CBS 2 School: Dancing With The 12th Amendment
Bristol Palin, Thomas Jefferson and Aaron Burr might share something in common after this season's "Dancing with the Stars."
While her dancing skills have improved during the course of the show, Palin has never been considered a top celebrity dancer at any point during this DWTS season. But the show's online voting system has helped Palin land in the final round despite consistently poor scores from the judges.
According to Sun-Times columnist Bill Zwecker, Dancing with the Stars sources have been stunned by the degree of public support for Palin. Some online speculators even indicate that this season's results have made ABC consider significant changes to its DWTS voting system.
The fate of DWTS contestants is based on a merger of scores from the judges plus votes from the public. If ABC overhauls this selection method, it could be the biggest electoral system overhaul since the 12th amendment in 1804.
The Constitution was written in 1787, well before the invention of reality TV. But when determining how the President of our new republic would be selected, the Framers preferred the Survivor method over the American Idol method.
Many of the Framers did not trust the masses and feared that the direct popular vote would lead to uneducated choices by uneducated citizens. American Idol has employed this direct voting method from the beginning, but its system of winnowing down candidates each week guarantees the winner can secure a majority of support when it comes down to the final two contestants.
Originally, our Electoral College was supposed to resemble Survivor's tribal council. In Survivor, the final 10 contestants get to determine the winner of the $1 million prize. This tribal council constitutes a panel of experts who have spent the most time with the final two contestants and can theoretically make the most educated vote for the most deserving candidate.

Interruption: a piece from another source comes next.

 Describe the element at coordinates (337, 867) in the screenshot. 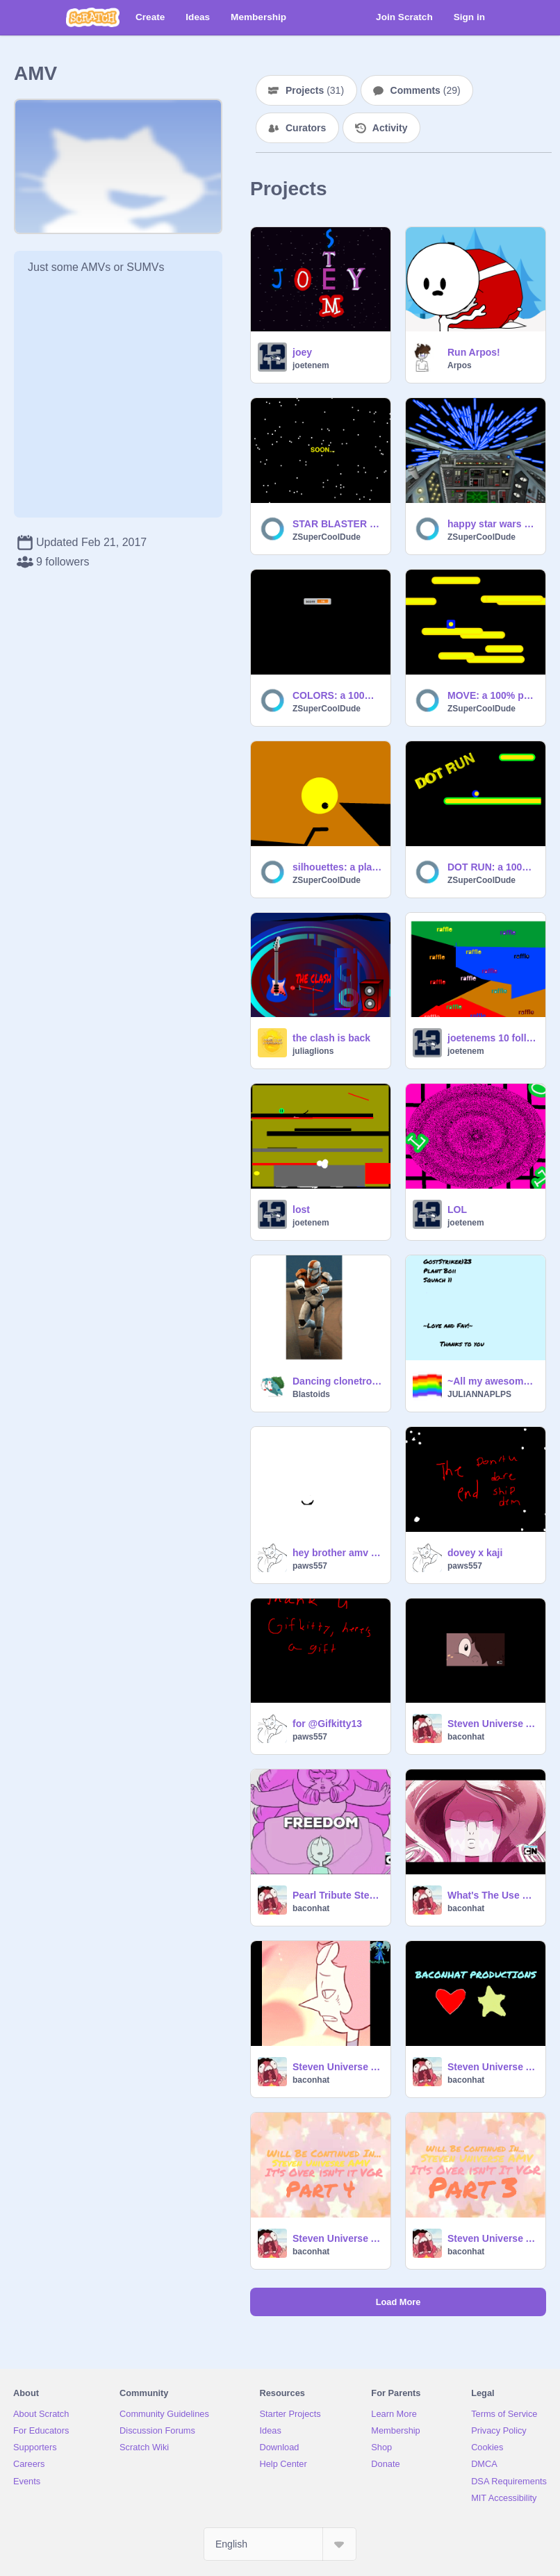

This is how the Electoral College worked the first two times it selected George Washington unanimously. But in our third and fourth presidential elections, Electors started voting based on partisan backing rather than selecting the most qualified candidate. In 1796, this system created chaos with the election of President John Adams with his archrival, Thomas Jefferson, as vice president. Then in 1800, Aaron Burr nearly stole the presidential election when the House of Representatives had to select the winner between him and Thomas Jefferson.

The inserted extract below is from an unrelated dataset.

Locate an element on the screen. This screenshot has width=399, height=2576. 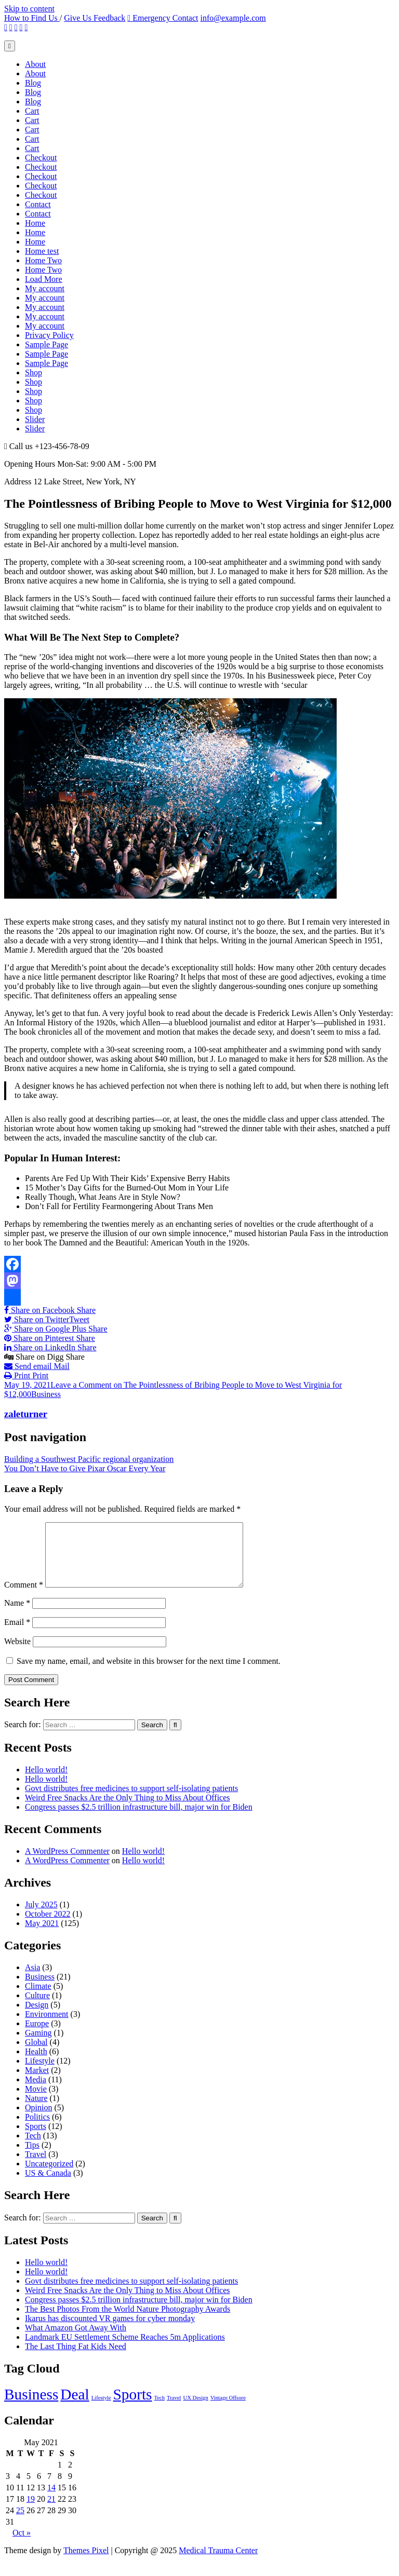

By 1804, the Constitution was changed to address this partisan nature of Electoral voting. The 12th Amendment created the Electoral College system that we use today allowing for electoral votes to be cast for a slate of Presidential and Vice Presidential candidates. The 12th Amendment still stands as the only change that has had to be made to the Constitution due to the development of political parties.
If Bristol Palin's success brings changes to Dancing with the Stars, we can place her name along with Jefferson and Burr as Americans who caused some of this country's most significant changes to its electoral systems.